What you want are sparks or smoulders. Then you need tinder, and then you need kindling, and then you need fuel (or if you're using a liquid fuel stove, you need to fill the stove, set the primer, and wait for a flame, which is usually not a long wait at all).
Tinder's easy -- fine bits of dry grass, an old bird's nest, a paper spill or some wadding, maybe a bit of char cloth or some bits of rag or cotton balls anointed with beeswax or vaseline. Think of it as a bed for the spark, which will want a little added air -- blow gently or it'll go out like a birthday-cake candle (bad if you need fire). Over the bed, build a little shelter -- the kindling. Start with something the size of a toothpick, work up to the size of a sturdy pencil. At that point, you've got a fire.
So, um, now what?
Well ... if you built a hobo stove, and you have another double-handful of pencil-size sticks, you can boil a cupful or so of water ... or heat a can of soup or beans, or, if you're watchful, simmer something like a scratch-made stew. To simmer on a hobo stove, close the damper almost all the way, lowering the fire. To cook fast, open the damper (and even fan the opening or face it to catch the breeze).
But you need tools ...
Cooking gear. If you're dependent on food stamps this takes some ingenuity.
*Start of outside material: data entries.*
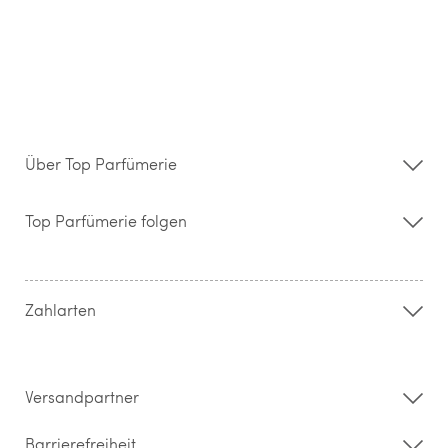
Über Top Parfümerie
Über uns
Storefinder
Top Parfümerie folgen
Kontakt
Hilfe & FAQ
AGB
Zahlung & Versand
Zahlarten
Widerrufsrecht & Rückgabebedingungen
Datenschutz
Impressum
Barrierefreiheitserklärung
Versandpartner
Barrierefreiheit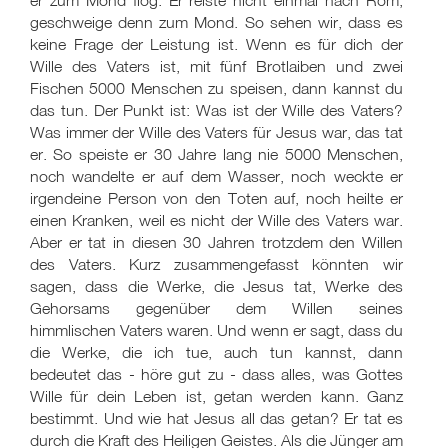
er zum Mond flog. Er reiste nicht einmal nach Rom,
geschweige denn zum Mond. So sehen wir, dass es
keine Frage der Leistung ist. Wenn es für dich der
Wille des Vaters ist, mit fünf Brotlaiben und zwei
Fischen 5000 Menschen zu speisen, dann kannst du
das tun. Der Punkt ist: Was ist der Wille des Vaters?
Was immer der Wille des Vaters für Jesus war, das tat
er. So speiste er 30 Jahre lang nie 5000 Menschen,
noch wandelte er auf dem Wasser, noch weckte er
irgendeine Person von den Toten auf, noch heilte er
einen Kranken, weil es nicht der Wille des Vaters war.
Aber er tat in diesen 30 Jahren trotzdem den Willen
des Vaters. Kurz zusammengefasst könnten wir
sagen, dass die Werke, die Jesus tat, Werke des
Gehorsams gegenüber dem Willen seines
himmlischen Vaters waren. Und wenn er sagt, dass du
die Werke, die ich tue, auch tun kannst, dann
bedeutet das - höre gut zu - dass alles, was Gottes
Wille für dein Leben ist, getan werden kann. Ganz
bestimmt. Und wie hat Jesus all das getan? Er tat es
durch die Kraft des Heiligen Geistes. Als die Jünger am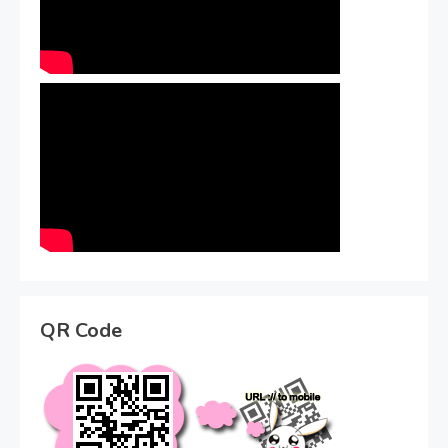
QR Code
You'll want a few luxury items in that first cache of food -- jelly in a jar you can turn into a drinking mug or glass once the jelly's gone, for instance; the ones with screw-thread tops let you store things, too ... a cup of fruit from the cold case, with its own spoon you can save and reuse; a jar of pimento cheese or dry beef, to have an exact one-cup measure (8 oz) once you've eaten what's inside. If you can deal with vienna sausages (I can't, now that they're all chicken-based; something in the mix just ... upsets my digestion), you can have the equivalent of a small cookpot. Need a bigger pot? Try a baked-beans can ... which is big enough for boiling chicken skin and bones to make a broth, which makes those instant mashed potatoes or that cheap macaroni taste a lot better.
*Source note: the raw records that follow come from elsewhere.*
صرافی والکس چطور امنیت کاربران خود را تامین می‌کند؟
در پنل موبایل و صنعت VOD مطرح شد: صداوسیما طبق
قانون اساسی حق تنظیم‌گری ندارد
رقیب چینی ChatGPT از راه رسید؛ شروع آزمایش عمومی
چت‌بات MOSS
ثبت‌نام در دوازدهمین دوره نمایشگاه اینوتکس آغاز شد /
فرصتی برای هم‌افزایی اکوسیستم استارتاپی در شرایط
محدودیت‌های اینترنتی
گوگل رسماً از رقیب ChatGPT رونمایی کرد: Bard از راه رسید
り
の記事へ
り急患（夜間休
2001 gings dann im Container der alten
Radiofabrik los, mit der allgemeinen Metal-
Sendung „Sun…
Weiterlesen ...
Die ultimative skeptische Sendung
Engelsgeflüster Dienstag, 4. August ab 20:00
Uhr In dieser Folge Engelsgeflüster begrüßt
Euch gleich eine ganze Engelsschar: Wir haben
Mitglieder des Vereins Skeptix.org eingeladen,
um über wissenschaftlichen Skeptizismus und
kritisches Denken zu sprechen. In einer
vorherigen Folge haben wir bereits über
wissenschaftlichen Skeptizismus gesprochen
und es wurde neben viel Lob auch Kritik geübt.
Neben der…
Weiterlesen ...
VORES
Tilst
Strain the broth, add a little salt, some onion powder, and a small can of mixed veggies, and once it boils, you have soup. If you can afford the soup-base in the really heavy glass jar, and a slim bottle of olives, you'll have a mortar-and-pestle, once you're done with the soup base and olives. Matter of fact, that's how I got the molcajete in my kitchen ... flat pans are harder (cheap frozen pot pies come in decent ones) but those ready-to-heat-and-eat meals in the nuke-safe oval pull-top dishes will provide you eating-out-of recyclables. Not cooking-in, unless you really can get the use of a microwave, though.
Oh, and cleaning tools ... baking soda, lemon juice, vinegar, olive oil (not the killer-rich evoo, for this. You're making a soft soap, not a gourmet sauce. An 8-oz bottle should last several months), a bit of herb or spice. If you're cooking on a wood fire, you'll have ashes, and out of those you can leach lye for a stronger soap. Those are subjects for another diary, though.